Todo lo que constituye la personalidad, incluido nuestro cuerpo, nuestra mente
y emociones, con toda nuestra historia, es bueno y enriquecedor; un regalo de
Dios a sus hijos peregrinos en la tierra. Es el vehículo a través del cual
nuestro yo auténtico experimenta, se comunica con otros, trabaja y se expresa a
lo largo de esta vida. Todo lo que abarca la personalidad, con los papeles que
hemos jugado en el pasado y estamos jugando al presente, hemos de aceptarlo con
gratitud al Padre del cielo, y seguir trabajando con nuestra confianza puesta
en Dios. Pero hemos de estar muy conscientes de que nada de ello es permanente,
conscientes de que todo acaba al terminar nuestra peregrinación en la tierra.
Y aquí es donde incurrimos en el
error primordial, consecuencia del pecado original. Nadie sabe cómo ni cuando;
pero todo ser humano inconscientemente viene a identificarse con ese
conglomerado de formas de pensamiento y emociones que constituyen la
personalidad. Y a eso se referirá cuando usa las palabras, que con mayor
frecuencia y énfasis salen de los labios humanos: “yo”, “mi”, “mío”.
Este fenómeno significa que todo ser
humano, si Dios no lo preserva del pecado original, se inventa un yo artificial
e ilusorio: el ego de fabricación casera. Por eso precisamente el ego reclama
el centro, y quiere ser reconocido como dueño de la casa. No contento con eso,
luego mueve a la mente a inventar un ego para cada uno de los que le rodean; y
más tarde también para los de lejos. De ahí que vivimos en un mundo de egos,
que cambian constantemente según la percepción de cada inventor. Prueba
evidente de que no han sido creados por el Inmutable, el Dios siempre antiguo y
siempre nuevo.
Uno puede desarrollar una
personalidad impresionante; otro una personalidad tímida, enfermiza y apocada.
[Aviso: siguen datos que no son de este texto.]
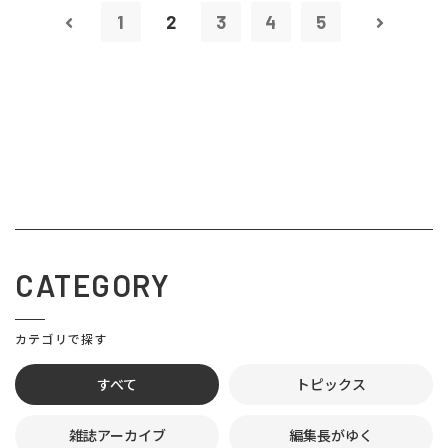
1
2
3
4
5
CATEGORY
カテゴリで探す
すべて
トピックス
雑誌アーカイブ
編集長がゆく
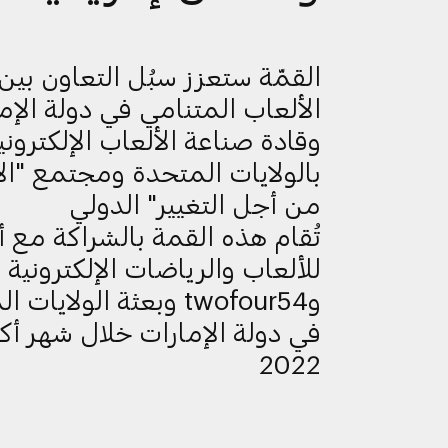
القمّة ستعزز سبُل التعاون بين
الألعاب المتنامي في دولة الإم
وقادة صناعة الألعاب الإلكتروني
بالولايات المتحدة ومجتمع "ال
من أجل التغيير" الدولي
تُقام هذه القمة بالشراكة مع 
للألعاب والرياضات الإلكترونية
وtwofour54 وبعثة الولايا
في دولة الإمارات خلال شهر أكت
2022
En todo caso, detrás de esa personalidad hay un actor, un ser espiritual,
transparente y simple, indestructible e inmortal. Ese ser es un milagro de la
gracia, creado a imagen y semejanza del mismo Dios. Ese ser es más real que lo
que nuestros ojos ven y nuestra mente capta. ¿Por qué no lo vemos y saltamos de
gozo ante esa maravilla? Porque somos víctimas de un gran engaño. ¿Quién nos
engaña? Nuestra mente dominada por el ego y asistida por la sociedad en que
vivimos.
La nuestra es una sociedad donde se
cultiva por encima de todo la mente: “Pienso, luego soy”. Una sociedad
caracterizada por el individualismo y narcisismo, y dominada por el ego. Nos
acostumbramos a caminar por la vida con un yo postizo; confundimos nuestro ser
real con una imagen mental. Por eso vamos por la vida a tropezones y llenos de
ansiedad por la suerte de ese yo frágil y falso.
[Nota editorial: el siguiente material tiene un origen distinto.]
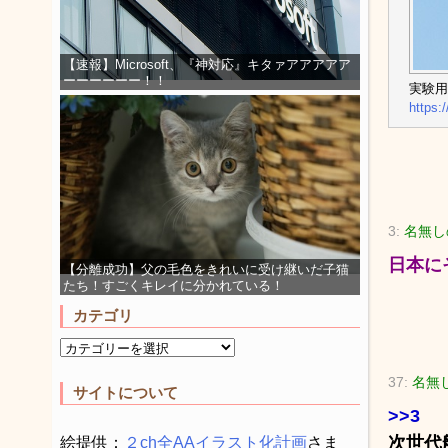
【速報】Microsoft、『神対応』キタァアアアアア
ーーーーーー！！
実験用
https:/
3:
名無し
日本に
【分離成功】父の毛色をきれいに受け継いだ子猫
たち！すごくキレイに分かれている！
カテゴリ
37:
名無
サイトについて
>>3
次世代
絵提供：
２ch全AAイラスト化計画
さま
El éxito de los hombres públicos,
más que de lo que realmente son, depende de la imagen que proyectan. El juego
democrático es votar por una imagen en preferencia a otras imágenes. Estamos
tan identificados con la imagen mental que no percibimos nuestro verdadero ser,
lo único permanente y verdaderamente maravilloso que hay en nosotros, y que
sobrevivirá a este mundo.
Dijo Jesús: “Cuando venga el
Espíritu de la verdad, os guiará hasta la verdad completa” (Jn 16,13). Y san
Pablo: “El Espíritu lo penetra todo, hasta las cosas más profundas de Dios.
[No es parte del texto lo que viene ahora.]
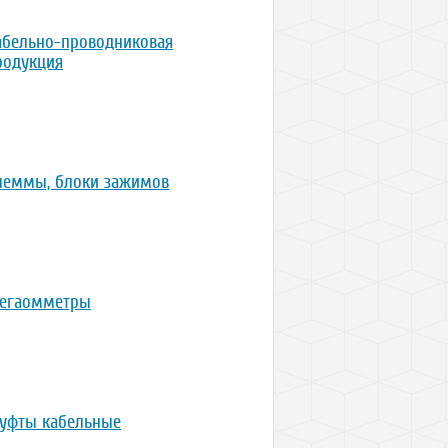
абельно-проводниковая
родукция
леммы, блоки зажимов
егаомметры
уфты кабельные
¿Qué hombre conoce lo íntimo del hombre, sino el espíritu del hombre que está
en él?” (1Co 2,10s). La pena es que desde que hacemos nuestra entrada en el
drama de la vida, el mundo atrofia nuestro espíritu para que no percibamos lo
íntimo que hay en nosotros, nuestro verdadero yo. Y para colmo, nuestra mente
nos presenta un yo ficticio con el que alegremente nos identificamos.